Obsidian Vault (obsidian_vault/)
One .md note per extracted entity, grouped into subdirectories by concept type. Each note has YAML frontmatter (id, type, confidence, sources), an attributes section, outgoing and incoming wikilink relationship sections, and a source files list. An index.md at the vault root summarizes node counts per type with links to every entity.
Open output/obsidian_vault/ as a vault in Obsidian to get Graph View, backlink navigation, and full-text search across the extracted entities.
Neo4j LOAD CSV Bundle (neo4j_csv/)
Optional, off by default. Enable with --neo4j-csv on the command line, or set pipeline.export.neo4j_csv_enabled: true in mykg_config.yaml.

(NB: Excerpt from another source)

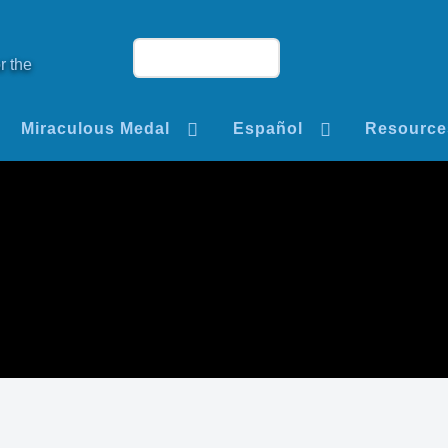
r the
Miraculous Medal
Español
Resource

When enabled, step_validate_graph writes a self-contained Neo4j import bundle next to the other outputs:
output/neo4j_csv/
nodes_<Label>.csv ← one per concept type (Person, Organization, …)
relationships_<TYPE>.csv ← one per property (WORKS_AT, KNOWS, …)
import_browser.cypher ← paste-and-run for Neo4j Browser
import_shell.cypher ← for `cypher-shell -f`
README.md ← bundle-local quick-reference
Plain CSV headers (id,name,name_confidence,_node_confidence,_parents,_source_files,...) — no :ID / :LABEL decorations, so the same files work for both Neo4j and any other CSV-aware tool.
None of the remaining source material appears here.